Food
William Skidelsky enjoys simple cooking, California style
Published 17 November 2003
Keep it simple: a lesson from the Californian school of cookery
When, earlier this year, the French Laundry in California topped Restaurant magazine's annual poll of the world's best restaurants, it confirmed what many people already knew: that in terms of quality, America's restaurants are at least equal to those in Europe. This impression was reinforced by American restaurants occupying three of the top ten slots on the list - more than any other country. Critics wondered: had the culinary mantle shifted to the other side of the Atlantic?
Before topping the list, the French Laundry was by no means the American restaurant that Europeans were most likely to have heard of. During the past 20 or so years, that honour has gone to Alice Waters's Chez Panisse, also in California. Chez Panisse is emphatically not the kind of establishment that wins stars or "Best Restaurant" awards: Waters's cooking is too understated and homely for that. However, in terms of influence, her impact has been enormous.
Waters is the originator of a style of cooking that has come to be known as "Californian". This emphasises fresh, locally sourced and seasonal ingredients that taste good. Generally, as little is done to those ingredients as possible: simple cooking methods, such as grilling or baking, are preferred to more labour-intensive ones. Waters believes that many foods are best not cooked at all, and so salads occupy a prominent place on her menus. None of this is to say that the Californian method is unsophisticated, however. Even if the techniques are simple, there is considerable art in getting the combinations right.

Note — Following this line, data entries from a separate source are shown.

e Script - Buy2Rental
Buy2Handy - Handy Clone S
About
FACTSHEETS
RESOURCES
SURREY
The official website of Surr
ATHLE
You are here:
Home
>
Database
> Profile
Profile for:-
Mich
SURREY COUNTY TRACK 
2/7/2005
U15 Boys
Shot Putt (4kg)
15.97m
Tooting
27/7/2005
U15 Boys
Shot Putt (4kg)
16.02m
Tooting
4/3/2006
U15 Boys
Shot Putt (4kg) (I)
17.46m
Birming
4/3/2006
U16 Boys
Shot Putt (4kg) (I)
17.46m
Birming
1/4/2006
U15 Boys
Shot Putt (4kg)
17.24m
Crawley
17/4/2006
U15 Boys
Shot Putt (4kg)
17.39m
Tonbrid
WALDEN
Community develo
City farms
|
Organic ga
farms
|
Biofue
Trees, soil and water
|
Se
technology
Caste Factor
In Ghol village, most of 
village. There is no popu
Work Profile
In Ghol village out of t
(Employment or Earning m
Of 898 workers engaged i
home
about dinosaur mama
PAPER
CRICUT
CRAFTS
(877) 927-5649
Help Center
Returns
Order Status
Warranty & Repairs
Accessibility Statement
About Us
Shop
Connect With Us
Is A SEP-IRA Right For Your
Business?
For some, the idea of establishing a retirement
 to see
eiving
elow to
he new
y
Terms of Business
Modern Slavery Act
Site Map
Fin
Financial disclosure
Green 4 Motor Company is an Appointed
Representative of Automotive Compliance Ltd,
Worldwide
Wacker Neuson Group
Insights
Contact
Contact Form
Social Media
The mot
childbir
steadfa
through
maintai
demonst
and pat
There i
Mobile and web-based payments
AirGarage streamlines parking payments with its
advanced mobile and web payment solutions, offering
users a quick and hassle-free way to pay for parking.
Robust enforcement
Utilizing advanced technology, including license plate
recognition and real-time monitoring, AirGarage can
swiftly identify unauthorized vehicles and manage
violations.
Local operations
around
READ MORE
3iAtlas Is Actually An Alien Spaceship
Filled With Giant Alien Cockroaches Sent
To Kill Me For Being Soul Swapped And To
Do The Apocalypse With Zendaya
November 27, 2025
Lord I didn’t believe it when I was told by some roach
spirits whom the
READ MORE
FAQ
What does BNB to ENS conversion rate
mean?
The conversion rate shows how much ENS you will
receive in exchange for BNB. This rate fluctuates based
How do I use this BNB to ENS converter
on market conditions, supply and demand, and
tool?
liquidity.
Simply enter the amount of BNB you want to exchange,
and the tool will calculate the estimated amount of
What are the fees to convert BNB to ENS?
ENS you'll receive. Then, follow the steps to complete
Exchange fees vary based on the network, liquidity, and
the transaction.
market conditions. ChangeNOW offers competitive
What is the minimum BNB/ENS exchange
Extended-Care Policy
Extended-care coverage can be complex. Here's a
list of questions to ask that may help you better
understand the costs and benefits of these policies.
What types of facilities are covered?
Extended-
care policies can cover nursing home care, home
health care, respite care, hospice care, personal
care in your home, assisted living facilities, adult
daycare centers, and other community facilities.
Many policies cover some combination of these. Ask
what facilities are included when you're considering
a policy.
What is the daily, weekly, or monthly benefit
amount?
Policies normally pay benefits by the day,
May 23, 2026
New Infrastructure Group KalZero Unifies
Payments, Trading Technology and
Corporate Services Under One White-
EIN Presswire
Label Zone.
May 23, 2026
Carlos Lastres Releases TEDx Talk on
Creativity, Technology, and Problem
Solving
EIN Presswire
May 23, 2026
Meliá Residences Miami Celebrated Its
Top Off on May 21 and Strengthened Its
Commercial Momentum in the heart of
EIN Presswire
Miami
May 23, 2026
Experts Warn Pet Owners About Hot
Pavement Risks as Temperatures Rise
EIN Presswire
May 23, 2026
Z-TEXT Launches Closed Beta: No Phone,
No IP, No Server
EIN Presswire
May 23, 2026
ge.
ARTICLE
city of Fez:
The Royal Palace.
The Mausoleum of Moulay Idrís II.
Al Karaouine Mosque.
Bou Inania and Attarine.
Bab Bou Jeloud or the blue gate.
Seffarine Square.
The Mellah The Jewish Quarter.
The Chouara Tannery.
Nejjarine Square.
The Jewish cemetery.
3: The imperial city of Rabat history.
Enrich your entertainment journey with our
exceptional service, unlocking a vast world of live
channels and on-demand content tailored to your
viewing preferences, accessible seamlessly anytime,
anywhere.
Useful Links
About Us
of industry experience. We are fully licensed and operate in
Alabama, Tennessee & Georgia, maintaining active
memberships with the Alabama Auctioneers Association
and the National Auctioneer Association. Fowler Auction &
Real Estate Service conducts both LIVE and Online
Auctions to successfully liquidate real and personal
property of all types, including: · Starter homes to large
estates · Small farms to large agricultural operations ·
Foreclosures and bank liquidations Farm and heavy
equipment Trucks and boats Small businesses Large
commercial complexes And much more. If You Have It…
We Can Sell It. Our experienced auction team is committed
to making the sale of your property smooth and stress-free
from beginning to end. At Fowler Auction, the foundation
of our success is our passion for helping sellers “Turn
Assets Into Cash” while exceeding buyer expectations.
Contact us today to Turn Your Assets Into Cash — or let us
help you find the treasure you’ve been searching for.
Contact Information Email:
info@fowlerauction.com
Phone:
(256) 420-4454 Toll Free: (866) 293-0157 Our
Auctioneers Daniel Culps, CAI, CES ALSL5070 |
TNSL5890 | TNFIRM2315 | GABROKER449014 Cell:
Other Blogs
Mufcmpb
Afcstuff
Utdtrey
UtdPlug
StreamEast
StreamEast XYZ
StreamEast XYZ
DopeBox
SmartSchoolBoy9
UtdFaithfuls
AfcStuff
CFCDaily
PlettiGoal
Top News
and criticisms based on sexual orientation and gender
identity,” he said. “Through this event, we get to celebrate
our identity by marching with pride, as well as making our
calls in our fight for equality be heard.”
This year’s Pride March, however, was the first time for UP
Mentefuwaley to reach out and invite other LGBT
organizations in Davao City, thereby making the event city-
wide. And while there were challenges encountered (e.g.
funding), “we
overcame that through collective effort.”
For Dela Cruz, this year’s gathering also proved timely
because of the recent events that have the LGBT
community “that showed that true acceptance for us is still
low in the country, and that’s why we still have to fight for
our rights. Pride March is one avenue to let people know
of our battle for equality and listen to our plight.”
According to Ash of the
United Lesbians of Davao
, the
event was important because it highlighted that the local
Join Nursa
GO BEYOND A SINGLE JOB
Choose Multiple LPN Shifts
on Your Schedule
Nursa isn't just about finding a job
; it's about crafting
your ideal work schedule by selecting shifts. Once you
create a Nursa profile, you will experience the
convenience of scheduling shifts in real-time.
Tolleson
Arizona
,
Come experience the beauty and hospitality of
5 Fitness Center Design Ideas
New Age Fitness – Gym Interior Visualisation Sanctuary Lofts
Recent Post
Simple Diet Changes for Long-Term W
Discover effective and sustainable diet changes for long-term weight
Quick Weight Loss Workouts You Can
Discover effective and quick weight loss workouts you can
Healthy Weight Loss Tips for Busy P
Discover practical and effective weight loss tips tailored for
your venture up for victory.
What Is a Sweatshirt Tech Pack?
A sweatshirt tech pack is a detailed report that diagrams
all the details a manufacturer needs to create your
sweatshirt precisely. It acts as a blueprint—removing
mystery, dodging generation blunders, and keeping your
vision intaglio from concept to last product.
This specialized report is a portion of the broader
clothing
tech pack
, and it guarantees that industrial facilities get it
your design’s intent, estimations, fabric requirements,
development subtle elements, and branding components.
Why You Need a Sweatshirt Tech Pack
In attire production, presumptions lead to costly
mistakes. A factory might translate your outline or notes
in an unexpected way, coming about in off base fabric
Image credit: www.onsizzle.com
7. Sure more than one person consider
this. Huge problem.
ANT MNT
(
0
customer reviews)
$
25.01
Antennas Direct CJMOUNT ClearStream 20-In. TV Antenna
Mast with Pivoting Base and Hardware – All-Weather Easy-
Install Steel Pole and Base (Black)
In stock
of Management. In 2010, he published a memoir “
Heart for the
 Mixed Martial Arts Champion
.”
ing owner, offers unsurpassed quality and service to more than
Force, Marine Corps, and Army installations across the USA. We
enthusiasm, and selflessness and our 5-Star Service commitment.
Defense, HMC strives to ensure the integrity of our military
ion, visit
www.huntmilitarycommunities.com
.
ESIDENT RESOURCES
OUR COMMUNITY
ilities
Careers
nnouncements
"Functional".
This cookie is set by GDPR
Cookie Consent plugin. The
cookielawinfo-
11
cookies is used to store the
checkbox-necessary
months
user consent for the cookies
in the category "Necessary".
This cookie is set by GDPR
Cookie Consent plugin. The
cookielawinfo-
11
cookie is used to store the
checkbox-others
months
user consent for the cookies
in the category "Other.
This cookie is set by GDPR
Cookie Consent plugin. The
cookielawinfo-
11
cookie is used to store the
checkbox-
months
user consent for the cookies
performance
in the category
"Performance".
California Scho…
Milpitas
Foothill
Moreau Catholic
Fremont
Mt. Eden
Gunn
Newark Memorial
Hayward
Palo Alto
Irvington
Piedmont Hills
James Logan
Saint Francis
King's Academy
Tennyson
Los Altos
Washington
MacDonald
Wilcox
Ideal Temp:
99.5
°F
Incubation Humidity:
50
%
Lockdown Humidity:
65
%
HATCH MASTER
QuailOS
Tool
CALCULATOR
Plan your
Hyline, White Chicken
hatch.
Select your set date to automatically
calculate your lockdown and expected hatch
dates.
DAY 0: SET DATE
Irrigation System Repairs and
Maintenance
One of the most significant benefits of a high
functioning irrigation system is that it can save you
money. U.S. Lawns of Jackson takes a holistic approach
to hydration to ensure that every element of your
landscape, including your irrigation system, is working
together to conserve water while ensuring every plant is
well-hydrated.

The main representative of the Californian school of cookery in Britain is Sally Clarke, proprietor of Clarke's restaurant in London (124 Kensington Church Street; 020 7221 9225). Clarke herself is English, but she spent four years in her twenties working in America, and became enormously influenced by Waters. She opened Clarke's 18 years ago and, besides expanding operations to open a bakery next door, has since barely tampered with the format. Clarke's is modelled on Chez Panisse in several ways, the most obvious being the no-choice set dinner menu. Diners are presented with four courses comprising a starter, a main course, cheeses (always British) and a dessert, all of which costs £48. The menu changes daily, but everyone who visits on a particular night eats the same.
When I ate there recently, the line-up consisted of a salad of smoked salmon, bitter leaves and grated celeriac with lemon and mustard dressing, followed by a leg of slow-baked Aylesbury duck with poached quince, autumn vegetables, chestnuts and white beans. After the cheeses (one from Wales, one from St Albans) came a seriously tangy lemon pudding, which had been caramelised on top like a creme brulee.
The flavours throughout were incredibly clean. Unlike in most high-quality restaurants, it didn't seem as if a lot of effort had been put into ensuring the unity of individual dishes; instead, they felt more like assemblies of loosely affiliated components. The danger of this approach is that dishes could end up seeming like random combinations of unrelated ingredients. With our Aylesbury duck leg, for example, the beans and vegetables occupied the centre of the plate, underneath the duck, while the poached quince pieces had been placed near the edge. The tartness of the quinces perfectly balanced the richness of the duck, but given the impulse to gravitate towards the crowded centre of the plate, there was a risk of their seeming insufficiently integrated with the other components. What prevented this from happening was the sauce, which had been infused with the quince poaching liquor and thus bore a trace of the fruit's flavour. By these means, the physical separation of the quinces was compensated by the sensual structure of the dish: one was reminded of their presence with every mouthful.
A modest and unpretentious restaurant such as Clarke's could seem on the expensive side. One can imagine paying less for somewhere grander and more ostentatious. But the financial outlay is certainly made worth it by the thought and attention that have gone into the cooking.